EDITORIAL:Chinese gardens, the western birthplace of skiing, and a legacy of mining: Rossland's past points the way forward

Andrew Zwicker
By Andrew Zwicker
November 24th, 2010

Often when discussion turns to how to grow an area’s economy, broad questions such as /what type of city do we want to be?’ are among the first to come up. This week, for the sake of discussion, I’ll offer up a bit of a paradigm shift on that way of thinking. Perhaps a large part of the conversation on how to drive economic development in Rossland—and, indeed, the greater West Kootenay region–should be looking backwards at how did we become what we are and how can we use that to take us into the next stage of growth.

Two recent developments in Rossland that are likely to come to fruition in the near future have brought up a great conversation about celebrating the heritage and culture of our fine mountain city and may just lay the groundwork for growing our economy.
One key learning that has come to light, particularly in the last decade, for resort towns in which tourism is a key economic driver is that culture, history, and heritage are critical components in attracting both residents and visitors.
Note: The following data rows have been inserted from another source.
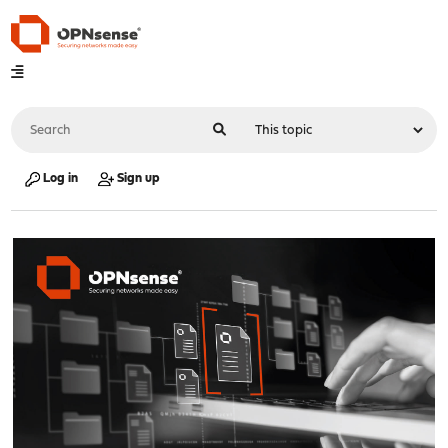
Log in
Sign up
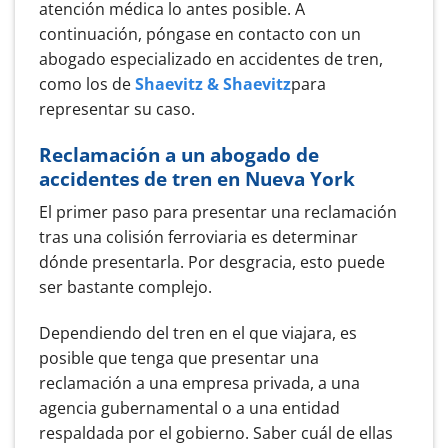
atención médica lo antes posible. A
continuación, póngase en contacto con un
abogado especializado en accidentes de tren,
como los de
Shaevitz & Shaevitz
para
representar su caso.
Reclamación a un abogado de
accidentes de tren en Nueva York
El primer paso para presentar una reclamación
tras una colisión ferroviaria es determinar
dónde presentarla. Por desgracia, esto puede
ser bastante complejo.
Dependiendo del tren en el que viajara, es
posible que tenga que presentar una
reclamación a una empresa privada, a una
agencia gubernamental o a una entidad
respaldada por el gobierno. Saber cuál de ellas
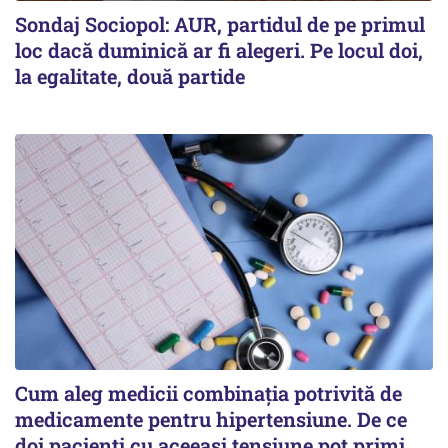
Sondaj Sociopol: AUR, partidul de pe primul
loc dacă duminică ar fi alegeri. Pe locul doi,
la egalitate, două partide
Cum aleg medicii combinația potrivită de
medicamente pentru hipertensiune. De ce
doi pacienți cu aceeași tensiune pot primi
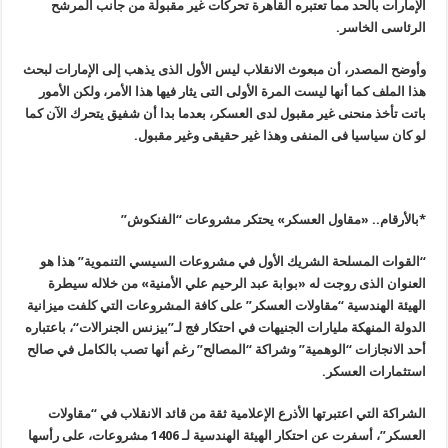
الإمارات بالحد مما تعتبره القاهرة تحركات غير مقبولة من جانب المرشح
الرئاسى الخاسر
.
وأوضح المصدر، أن مبعوث الانقلاب ليس الأول الذى يذهب إلى الإمارات لبحث
هذا الملف كما أنها ليست المرة الأولى التى يثار فيها هذا الأمر، ولكن الأمور
باتت تأخذ منحنى غير مقبول لدى العسكر، بعدما بدا أن شفيق يتحرك الآن كما
لو كان سياسيا فى المنفى وهذا غير حقيقى وغير مقبول
.
*بالأرقام.. «مقاول العسكر» يحتكر مشروعات “الفنكوش
”
“
القوات المسلحة الشريك الأول في مشروعات السيسي التنموية” هذا هو
العنوان الذى روجت له «بوابة عبد الرحيم علي الأمنية» من خلاله سيطرة
الهيئة الهندسية “مقاولات العسكر” على كافة المشروعات التي كلفت ميزانية
الدولة المنهكة مليارات الجنيهات في احتكار فج لـ”بيزنس الجنرالات
“
، باعتباره
أحد الانجازات “الوهمية” وشراكة “المصالح” رغم أنها تصب بالكامل في صالح
استثمارات العسكر
.
الشراكة التي اعتبرتها الأذرع الإعلامية ثقة من قائد الانقلاب في “مقاولات
العسكر”، أسفرت عن احتكار الهيئة الهندسية لـ 1406 مشروعات، على رأسها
The basic gist here is that people will go to a place once to see the sights and have the adventures. Tourism marketing then has to battle the ‘Been there, done that, got the T-shirt’ attitude that can ensue. Culture, history and heritage have been one tonic for that issue in terms of bringing back repeat visitors. 
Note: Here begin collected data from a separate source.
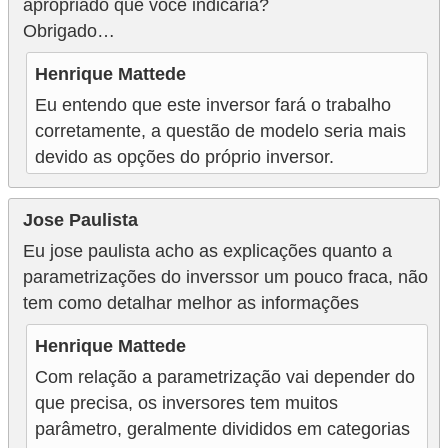
apropriado que você indicaria?
Obrigado…
Henrique Mattede
Eu entendo que este inversor fará o trabalho
corretamente, a questão de modelo seria mais
devido as opções do próprio inversor.
Jose Paulista
Eu jose paulista acho as explicações quanto a
parametrizações do inverssor um pouco fraca, não
tem como detalhar melhor as informações
Henrique Mattede
Com relação a parametrização vai depender do
que precisa, os inversores tem muitos
parâmetro, geralmente divididos em categorias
Rossland already does fairly well in exploiting one aspect of our cultural history–gold mines and miners. That’s not to say we couldn’t do better, however, and indeed there are signs of improvement and expansion of the historical cultural side of our economy.
In particular – the new statue of Olaus Jeldness currently being proposed and new connections between the Jeldness family formed through last year’s Winter Carnival and with the Norwegian Embassy through the Spirit of Red club could very well be key building blocks in an expanded cultural economy. All of a sudden, in the eyes of tourists, Rossland goes from being a former mining town turned ski town to a city with Scandinavian roots. Indeed, that one statue may cause questions to be asked: who is this guy, why is he on our main street and why should we know about him?
This can and should provide a real boost to our winter tourism. More than just a place to ski, Rossland can be seen as a place to learn about the very beginnings of skiing in Western Canada, to learn about the connections to Norway, perhaps to sample food, wear and see clothes of that era and develop a real narrative around winter tourism in Rossland apart from epic ski mountains, deep snow and small crowds.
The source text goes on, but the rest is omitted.